Exercise aim:
Going line by line through the entries below, tally those that hold the string "maszyn". Give only the total.

___ Supplied records ___

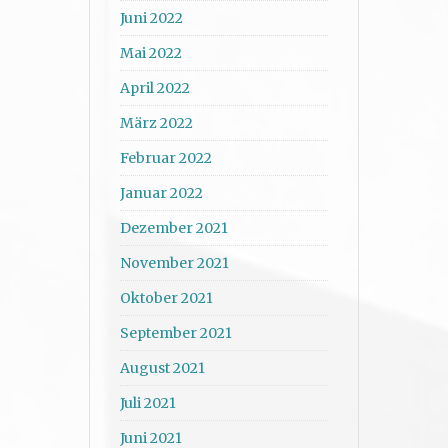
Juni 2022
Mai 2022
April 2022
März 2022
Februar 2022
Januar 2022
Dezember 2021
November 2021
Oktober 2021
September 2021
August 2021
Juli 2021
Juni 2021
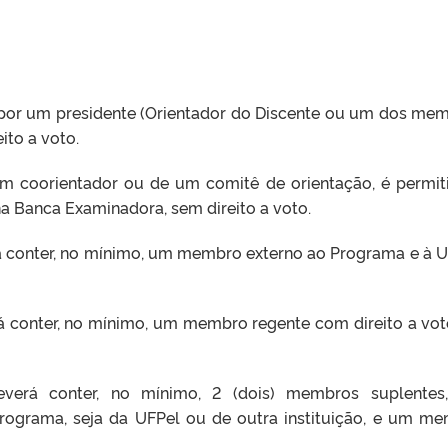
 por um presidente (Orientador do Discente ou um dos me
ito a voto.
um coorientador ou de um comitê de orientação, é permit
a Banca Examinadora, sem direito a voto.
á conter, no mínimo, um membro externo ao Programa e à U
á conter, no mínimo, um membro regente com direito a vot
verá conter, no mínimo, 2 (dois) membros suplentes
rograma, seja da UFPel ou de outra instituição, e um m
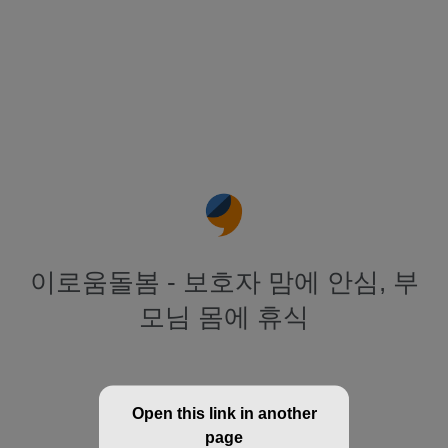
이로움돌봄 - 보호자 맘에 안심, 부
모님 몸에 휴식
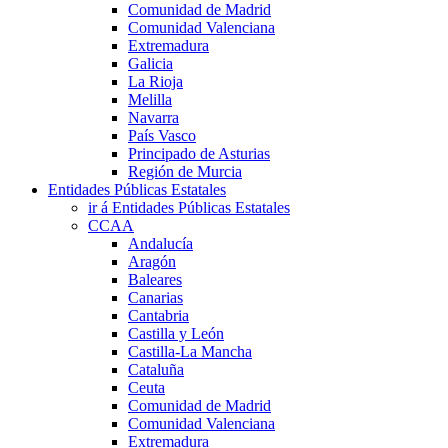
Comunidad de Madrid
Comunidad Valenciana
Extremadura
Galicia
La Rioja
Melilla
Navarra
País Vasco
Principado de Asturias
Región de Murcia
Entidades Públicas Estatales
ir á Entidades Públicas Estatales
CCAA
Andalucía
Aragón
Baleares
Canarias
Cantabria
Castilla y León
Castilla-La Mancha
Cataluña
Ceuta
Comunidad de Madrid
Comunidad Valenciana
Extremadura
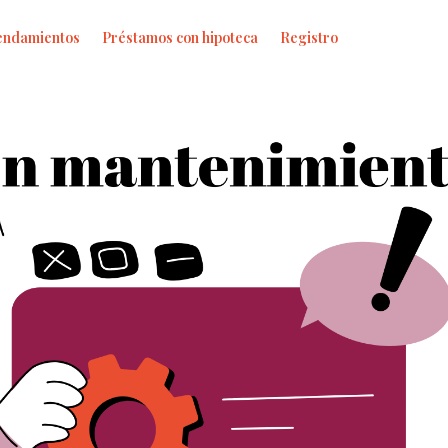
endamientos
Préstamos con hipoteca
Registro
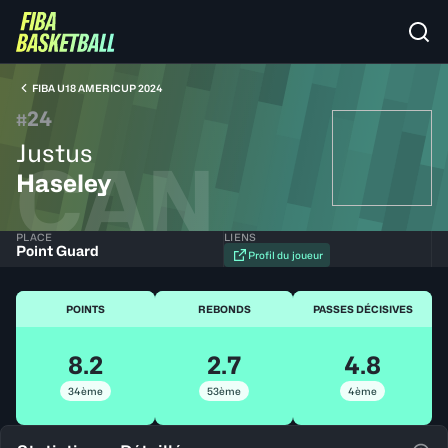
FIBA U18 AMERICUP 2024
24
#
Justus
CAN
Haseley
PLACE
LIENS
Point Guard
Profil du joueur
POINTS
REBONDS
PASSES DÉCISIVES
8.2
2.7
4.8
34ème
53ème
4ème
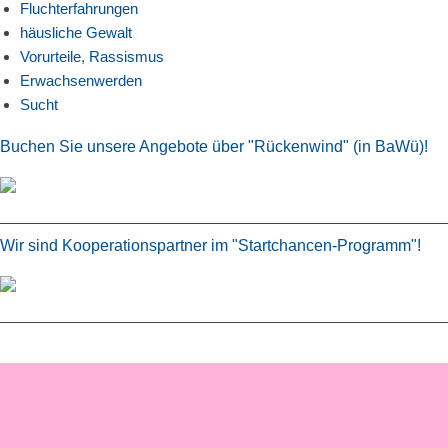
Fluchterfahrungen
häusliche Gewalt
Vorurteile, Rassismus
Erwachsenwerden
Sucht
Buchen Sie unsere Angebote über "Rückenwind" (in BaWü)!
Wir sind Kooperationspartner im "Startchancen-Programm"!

___
___ Supplied records ___

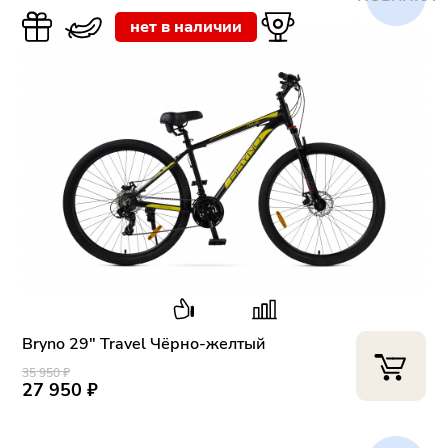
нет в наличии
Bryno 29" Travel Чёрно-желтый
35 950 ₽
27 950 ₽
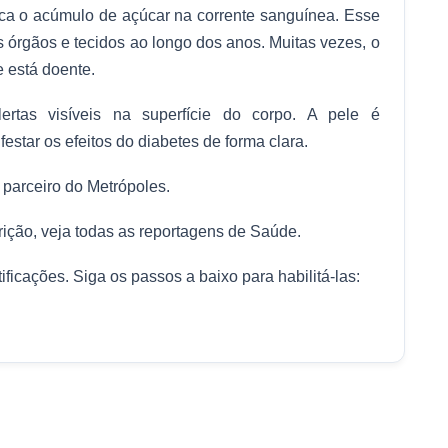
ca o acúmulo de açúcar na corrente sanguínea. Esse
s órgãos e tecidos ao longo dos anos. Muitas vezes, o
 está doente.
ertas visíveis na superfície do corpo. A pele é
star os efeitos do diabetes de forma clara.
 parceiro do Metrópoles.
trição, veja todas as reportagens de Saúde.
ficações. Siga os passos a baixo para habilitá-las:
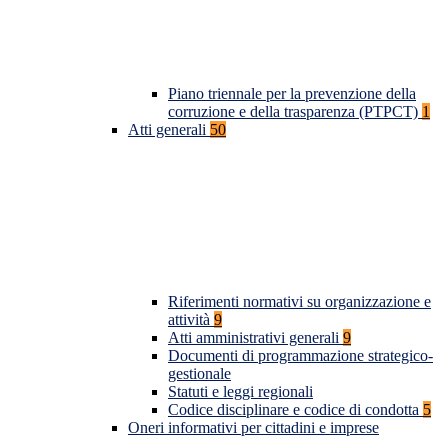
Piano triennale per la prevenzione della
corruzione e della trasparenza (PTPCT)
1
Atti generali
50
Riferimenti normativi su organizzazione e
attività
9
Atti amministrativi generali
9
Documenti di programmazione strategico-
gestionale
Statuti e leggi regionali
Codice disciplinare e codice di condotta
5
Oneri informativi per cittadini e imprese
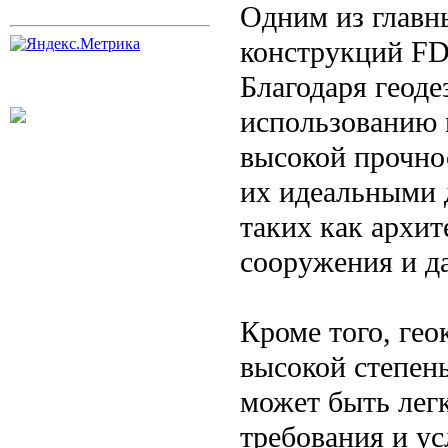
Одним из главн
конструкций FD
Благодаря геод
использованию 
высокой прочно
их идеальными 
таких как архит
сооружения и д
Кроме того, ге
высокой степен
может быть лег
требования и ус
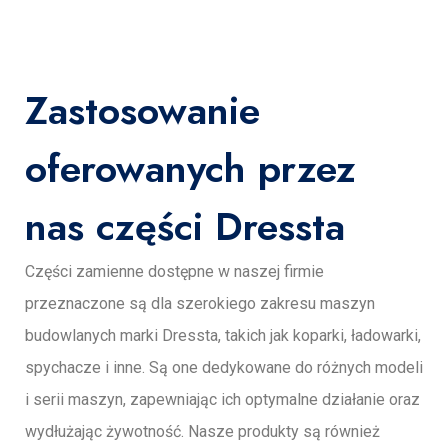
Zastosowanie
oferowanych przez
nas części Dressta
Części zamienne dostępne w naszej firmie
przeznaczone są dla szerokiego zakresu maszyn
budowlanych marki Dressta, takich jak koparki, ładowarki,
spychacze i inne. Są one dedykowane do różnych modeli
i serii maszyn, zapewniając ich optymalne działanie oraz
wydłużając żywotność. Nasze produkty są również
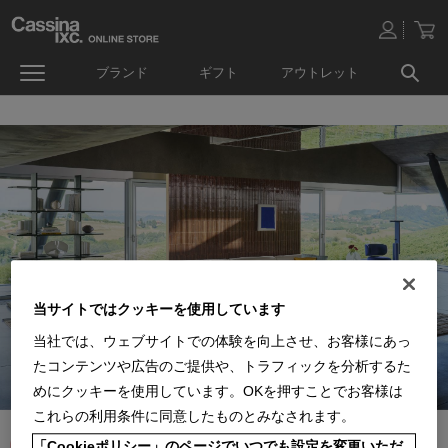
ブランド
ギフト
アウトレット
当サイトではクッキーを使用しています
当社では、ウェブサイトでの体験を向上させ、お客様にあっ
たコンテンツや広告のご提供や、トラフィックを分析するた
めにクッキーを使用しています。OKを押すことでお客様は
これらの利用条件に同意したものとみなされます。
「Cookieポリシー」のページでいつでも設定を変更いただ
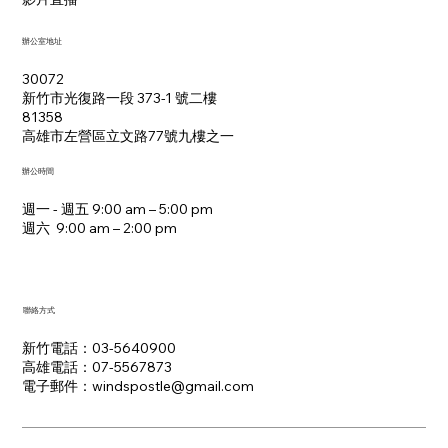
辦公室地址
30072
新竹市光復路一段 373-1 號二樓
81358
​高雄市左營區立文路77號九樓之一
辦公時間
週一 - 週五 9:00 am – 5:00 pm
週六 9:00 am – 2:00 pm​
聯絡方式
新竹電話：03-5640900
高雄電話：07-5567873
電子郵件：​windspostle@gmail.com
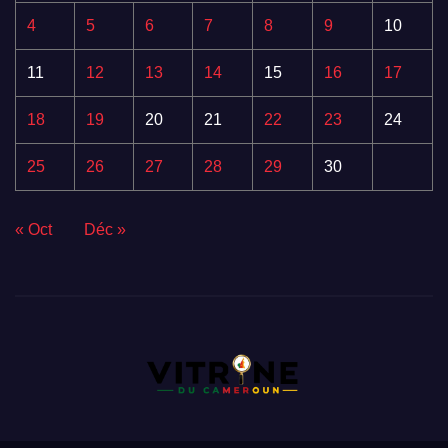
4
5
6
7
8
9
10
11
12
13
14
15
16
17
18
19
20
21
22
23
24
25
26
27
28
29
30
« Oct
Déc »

___

Solution:
2